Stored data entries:
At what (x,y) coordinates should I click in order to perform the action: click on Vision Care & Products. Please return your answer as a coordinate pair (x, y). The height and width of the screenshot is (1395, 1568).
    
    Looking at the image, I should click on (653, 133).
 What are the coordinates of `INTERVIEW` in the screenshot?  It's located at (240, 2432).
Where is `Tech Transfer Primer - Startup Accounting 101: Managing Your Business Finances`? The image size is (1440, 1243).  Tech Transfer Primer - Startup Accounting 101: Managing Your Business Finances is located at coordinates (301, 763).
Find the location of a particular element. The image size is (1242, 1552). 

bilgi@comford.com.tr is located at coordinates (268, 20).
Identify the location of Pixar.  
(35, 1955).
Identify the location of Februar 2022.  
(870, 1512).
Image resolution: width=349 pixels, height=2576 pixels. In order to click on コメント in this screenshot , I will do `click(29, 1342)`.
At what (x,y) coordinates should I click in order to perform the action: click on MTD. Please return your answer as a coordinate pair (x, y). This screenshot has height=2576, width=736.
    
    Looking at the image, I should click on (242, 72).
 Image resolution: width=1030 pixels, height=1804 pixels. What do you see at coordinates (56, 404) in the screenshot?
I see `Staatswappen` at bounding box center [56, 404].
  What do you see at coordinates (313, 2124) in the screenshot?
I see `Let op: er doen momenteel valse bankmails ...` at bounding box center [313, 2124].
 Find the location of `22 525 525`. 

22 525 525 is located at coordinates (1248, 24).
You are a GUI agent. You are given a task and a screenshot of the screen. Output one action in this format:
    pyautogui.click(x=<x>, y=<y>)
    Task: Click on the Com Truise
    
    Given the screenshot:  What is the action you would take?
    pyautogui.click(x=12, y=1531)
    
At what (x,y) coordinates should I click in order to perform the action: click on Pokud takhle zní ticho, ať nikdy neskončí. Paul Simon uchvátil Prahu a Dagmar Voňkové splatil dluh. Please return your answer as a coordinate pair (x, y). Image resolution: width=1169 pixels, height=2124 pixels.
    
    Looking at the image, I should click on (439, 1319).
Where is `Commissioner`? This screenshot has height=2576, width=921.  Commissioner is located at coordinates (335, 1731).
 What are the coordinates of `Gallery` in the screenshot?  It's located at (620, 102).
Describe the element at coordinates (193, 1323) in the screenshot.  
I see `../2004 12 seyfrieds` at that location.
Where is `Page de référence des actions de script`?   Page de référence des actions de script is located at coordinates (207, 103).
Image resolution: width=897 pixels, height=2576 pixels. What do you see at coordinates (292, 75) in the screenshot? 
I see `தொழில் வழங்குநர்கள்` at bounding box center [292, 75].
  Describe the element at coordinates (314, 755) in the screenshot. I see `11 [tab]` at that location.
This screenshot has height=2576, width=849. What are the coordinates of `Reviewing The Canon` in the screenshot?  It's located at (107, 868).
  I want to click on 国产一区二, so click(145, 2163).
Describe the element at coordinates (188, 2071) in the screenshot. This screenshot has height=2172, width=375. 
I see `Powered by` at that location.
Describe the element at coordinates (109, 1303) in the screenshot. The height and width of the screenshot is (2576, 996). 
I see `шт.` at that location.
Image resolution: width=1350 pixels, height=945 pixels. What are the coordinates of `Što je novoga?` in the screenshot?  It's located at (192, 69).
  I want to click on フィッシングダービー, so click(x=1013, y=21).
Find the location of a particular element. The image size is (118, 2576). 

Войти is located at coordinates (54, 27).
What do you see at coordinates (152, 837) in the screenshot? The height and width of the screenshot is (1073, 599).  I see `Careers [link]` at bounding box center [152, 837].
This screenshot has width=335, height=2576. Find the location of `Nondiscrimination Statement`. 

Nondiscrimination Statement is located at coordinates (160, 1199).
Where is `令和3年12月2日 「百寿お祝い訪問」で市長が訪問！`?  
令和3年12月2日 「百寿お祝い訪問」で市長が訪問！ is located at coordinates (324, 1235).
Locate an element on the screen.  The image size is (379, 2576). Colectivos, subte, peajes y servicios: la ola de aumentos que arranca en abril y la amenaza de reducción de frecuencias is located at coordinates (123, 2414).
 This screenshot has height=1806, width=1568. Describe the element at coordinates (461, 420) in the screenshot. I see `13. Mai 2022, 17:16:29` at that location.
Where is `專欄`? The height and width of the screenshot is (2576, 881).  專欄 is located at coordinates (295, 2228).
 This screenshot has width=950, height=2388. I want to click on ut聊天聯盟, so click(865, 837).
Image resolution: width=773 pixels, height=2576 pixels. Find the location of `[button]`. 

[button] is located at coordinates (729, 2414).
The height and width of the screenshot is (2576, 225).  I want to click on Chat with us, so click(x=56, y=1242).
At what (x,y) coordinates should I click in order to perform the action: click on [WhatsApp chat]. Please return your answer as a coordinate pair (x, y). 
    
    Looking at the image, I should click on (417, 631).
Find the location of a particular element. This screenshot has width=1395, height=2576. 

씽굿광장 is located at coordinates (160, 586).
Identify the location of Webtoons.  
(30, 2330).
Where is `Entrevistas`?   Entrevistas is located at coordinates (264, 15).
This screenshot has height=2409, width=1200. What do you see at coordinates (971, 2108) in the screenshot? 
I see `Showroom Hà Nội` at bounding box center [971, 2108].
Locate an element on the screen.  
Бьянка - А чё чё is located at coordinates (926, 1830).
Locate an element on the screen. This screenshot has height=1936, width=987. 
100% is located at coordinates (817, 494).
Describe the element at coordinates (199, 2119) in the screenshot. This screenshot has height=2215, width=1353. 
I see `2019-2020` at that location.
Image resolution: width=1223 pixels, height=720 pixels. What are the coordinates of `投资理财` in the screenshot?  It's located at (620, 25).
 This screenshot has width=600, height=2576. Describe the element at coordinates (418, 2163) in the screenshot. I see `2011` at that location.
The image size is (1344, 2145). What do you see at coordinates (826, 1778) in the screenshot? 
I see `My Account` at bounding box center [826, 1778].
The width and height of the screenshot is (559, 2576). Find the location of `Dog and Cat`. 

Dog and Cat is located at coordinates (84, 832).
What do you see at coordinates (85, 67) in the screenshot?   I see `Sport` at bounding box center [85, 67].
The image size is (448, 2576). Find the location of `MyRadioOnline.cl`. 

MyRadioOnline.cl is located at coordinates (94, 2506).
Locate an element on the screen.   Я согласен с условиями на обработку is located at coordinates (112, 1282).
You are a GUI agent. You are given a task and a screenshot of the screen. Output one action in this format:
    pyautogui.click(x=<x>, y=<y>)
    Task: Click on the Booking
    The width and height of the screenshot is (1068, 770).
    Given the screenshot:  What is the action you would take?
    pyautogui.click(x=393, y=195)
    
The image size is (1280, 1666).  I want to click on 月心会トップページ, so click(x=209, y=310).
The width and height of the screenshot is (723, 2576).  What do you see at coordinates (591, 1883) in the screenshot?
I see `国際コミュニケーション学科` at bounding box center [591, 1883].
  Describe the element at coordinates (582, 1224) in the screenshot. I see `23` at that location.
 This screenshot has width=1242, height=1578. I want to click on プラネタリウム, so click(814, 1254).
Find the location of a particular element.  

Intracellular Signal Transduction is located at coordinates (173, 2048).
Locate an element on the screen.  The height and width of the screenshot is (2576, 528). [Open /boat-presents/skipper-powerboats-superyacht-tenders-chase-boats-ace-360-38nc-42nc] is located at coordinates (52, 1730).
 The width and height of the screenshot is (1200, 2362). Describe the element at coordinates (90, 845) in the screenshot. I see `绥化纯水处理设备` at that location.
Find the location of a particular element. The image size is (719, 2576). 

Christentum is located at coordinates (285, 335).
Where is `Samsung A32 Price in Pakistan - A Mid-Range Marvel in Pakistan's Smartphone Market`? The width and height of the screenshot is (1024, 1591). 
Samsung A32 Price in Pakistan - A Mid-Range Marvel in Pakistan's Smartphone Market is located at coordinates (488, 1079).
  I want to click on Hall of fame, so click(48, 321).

EXERCISE OBJECTIVE »
Set every entry down once more, exactly as written above.

WRITTEN ANSWER »
At what (x,y) coordinates should I click in order to perform the action: click on Vision Care & Products. Please return your answer as a coordinate pair (x, y). The height and width of the screenshot is (1395, 1568).
    
    Looking at the image, I should click on (653, 133).
 What are the coordinates of `INTERVIEW` in the screenshot?  It's located at (240, 2432).
Where is `Tech Transfer Primer - Startup Accounting 101: Managing Your Business Finances`? The image size is (1440, 1243).  Tech Transfer Primer - Startup Accounting 101: Managing Your Business Finances is located at coordinates (301, 763).
Find the location of a particular element. The image size is (1242, 1552). 

bilgi@comford.com.tr is located at coordinates (268, 20).
Identify the location of Pixar.  
(35, 1955).
Identify the location of Februar 2022.  
(870, 1512).
Image resolution: width=349 pixels, height=2576 pixels. In order to click on コメント in this screenshot , I will do `click(29, 1342)`.
At what (x,y) coordinates should I click in order to perform the action: click on MTD. Please return your answer as a coordinate pair (x, y). This screenshot has height=2576, width=736.
    
    Looking at the image, I should click on (242, 72).
 Image resolution: width=1030 pixels, height=1804 pixels. What do you see at coordinates (56, 404) in the screenshot?
I see `Staatswappen` at bounding box center [56, 404].
  What do you see at coordinates (313, 2124) in the screenshot?
I see `Let op: er doen momenteel valse bankmails ...` at bounding box center [313, 2124].
 Find the location of `22 525 525`. 

22 525 525 is located at coordinates (1248, 24).
You are a GUI agent. You are given a task and a screenshot of the screen. Output one action in this format:
    pyautogui.click(x=<x>, y=<y>)
    Task: Click on the Com Truise
    
    Given the screenshot:  What is the action you would take?
    pyautogui.click(x=12, y=1531)
    
At what (x,y) coordinates should I click in order to perform the action: click on Pokud takhle zní ticho, ať nikdy neskončí. Paul Simon uchvátil Prahu a Dagmar Voňkové splatil dluh. Please return your answer as a coordinate pair (x, y). Image resolution: width=1169 pixels, height=2124 pixels.
    
    Looking at the image, I should click on (439, 1319).
Where is `Commissioner`? This screenshot has height=2576, width=921.  Commissioner is located at coordinates (335, 1731).
 What are the coordinates of `Gallery` in the screenshot?  It's located at (620, 102).
Describe the element at coordinates (193, 1323) in the screenshot.  
I see `../2004 12 seyfrieds` at that location.
Where is `Page de référence des actions de script`?   Page de référence des actions de script is located at coordinates (207, 103).
Image resolution: width=897 pixels, height=2576 pixels. What do you see at coordinates (292, 75) in the screenshot? 
I see `தொழில் வழங்குநர்கள்` at bounding box center [292, 75].
  Describe the element at coordinates (314, 755) in the screenshot. I see `11 [tab]` at that location.
This screenshot has height=2576, width=849. What are the coordinates of `Reviewing The Canon` in the screenshot?  It's located at (107, 868).
  I want to click on 国产一区二, so click(145, 2163).
Describe the element at coordinates (188, 2071) in the screenshot. This screenshot has height=2172, width=375. 
I see `Powered by` at that location.
Describe the element at coordinates (109, 1303) in the screenshot. The height and width of the screenshot is (2576, 996). 
I see `шт.` at that location.
Image resolution: width=1350 pixels, height=945 pixels. What are the coordinates of `Što je novoga?` in the screenshot?  It's located at (192, 69).
  I want to click on フィッシングダービー, so click(x=1013, y=21).
Find the location of a particular element. The image size is (118, 2576). 

Войти is located at coordinates (54, 27).
What do you see at coordinates (152, 837) in the screenshot? The height and width of the screenshot is (1073, 599).  I see `Careers [link]` at bounding box center [152, 837].
This screenshot has width=335, height=2576. Find the location of `Nondiscrimination Statement`. 

Nondiscrimination Statement is located at coordinates (160, 1199).
Where is `令和3年12月2日 「百寿お祝い訪問」で市長が訪問！`?  
令和3年12月2日 「百寿お祝い訪問」で市長が訪問！ is located at coordinates (324, 1235).
Locate an element on the screen.  The image size is (379, 2576). Colectivos, subte, peajes y servicios: la ola de aumentos que arranca en abril y la amenaza de reducción de frecuencias is located at coordinates (123, 2414).
 This screenshot has height=1806, width=1568. Describe the element at coordinates (461, 420) in the screenshot. I see `13. Mai 2022, 17:16:29` at that location.
Where is `專欄`? The height and width of the screenshot is (2576, 881).  專欄 is located at coordinates (295, 2228).
 This screenshot has width=950, height=2388. I want to click on ut聊天聯盟, so click(865, 837).
Image resolution: width=773 pixels, height=2576 pixels. Find the location of `[button]`. 

[button] is located at coordinates (729, 2414).
The height and width of the screenshot is (2576, 225).  I want to click on Chat with us, so click(x=56, y=1242).
At what (x,y) coordinates should I click in order to perform the action: click on [WhatsApp chat]. Please return your answer as a coordinate pair (x, y). 
    
    Looking at the image, I should click on (417, 631).
Find the location of a particular element. This screenshot has width=1395, height=2576. 

씽굿광장 is located at coordinates (160, 586).
Identify the location of Webtoons.  
(30, 2330).
Where is `Entrevistas`?   Entrevistas is located at coordinates (264, 15).
This screenshot has height=2409, width=1200. What do you see at coordinates (971, 2108) in the screenshot? 
I see `Showroom Hà Nội` at bounding box center [971, 2108].
Locate an element on the screen.  
Бьянка - А чё чё is located at coordinates (926, 1830).
Locate an element on the screen. This screenshot has height=1936, width=987. 
100% is located at coordinates (817, 494).
Describe the element at coordinates (199, 2119) in the screenshot. This screenshot has height=2215, width=1353. 
I see `2019-2020` at that location.
Image resolution: width=1223 pixels, height=720 pixels. What are the coordinates of `投资理财` in the screenshot?  It's located at (620, 25).
 This screenshot has width=600, height=2576. Describe the element at coordinates (418, 2163) in the screenshot. I see `2011` at that location.
The image size is (1344, 2145). What do you see at coordinates (826, 1778) in the screenshot? 
I see `My Account` at bounding box center [826, 1778].
The width and height of the screenshot is (559, 2576). Find the location of `Dog and Cat`. 

Dog and Cat is located at coordinates (84, 832).
What do you see at coordinates (85, 67) in the screenshot?   I see `Sport` at bounding box center [85, 67].
The image size is (448, 2576). Find the location of `MyRadioOnline.cl`. 

MyRadioOnline.cl is located at coordinates (94, 2506).
Locate an element on the screen.   Я согласен с условиями на обработку is located at coordinates (112, 1282).
You are a GUI agent. You are given a task and a screenshot of the screen. Output one action in this format:
    pyautogui.click(x=<x>, y=<y>)
    Task: Click on the Booking
    The width and height of the screenshot is (1068, 770).
    Given the screenshot:  What is the action you would take?
    pyautogui.click(x=393, y=195)
    
The image size is (1280, 1666).  I want to click on 月心会トップページ, so click(x=209, y=310).
The width and height of the screenshot is (723, 2576).  What do you see at coordinates (591, 1883) in the screenshot?
I see `国際コミュニケーション学科` at bounding box center [591, 1883].
  Describe the element at coordinates (582, 1224) in the screenshot. I see `23` at that location.
 This screenshot has width=1242, height=1578. I want to click on プラネタリウム, so click(814, 1254).
Find the location of a particular element.  

Intracellular Signal Transduction is located at coordinates (173, 2048).
Locate an element on the screen.  The height and width of the screenshot is (2576, 528). [Open /boat-presents/skipper-powerboats-superyacht-tenders-chase-boats-ace-360-38nc-42nc] is located at coordinates (52, 1730).
 The width and height of the screenshot is (1200, 2362). Describe the element at coordinates (90, 845) in the screenshot. I see `绥化纯水处理设备` at that location.
Find the location of a particular element. The image size is (719, 2576). 

Christentum is located at coordinates (285, 335).
Where is `Samsung A32 Price in Pakistan - A Mid-Range Marvel in Pakistan's Smartphone Market`? The width and height of the screenshot is (1024, 1591). 
Samsung A32 Price in Pakistan - A Mid-Range Marvel in Pakistan's Smartphone Market is located at coordinates (488, 1079).
  I want to click on Hall of fame, so click(48, 321).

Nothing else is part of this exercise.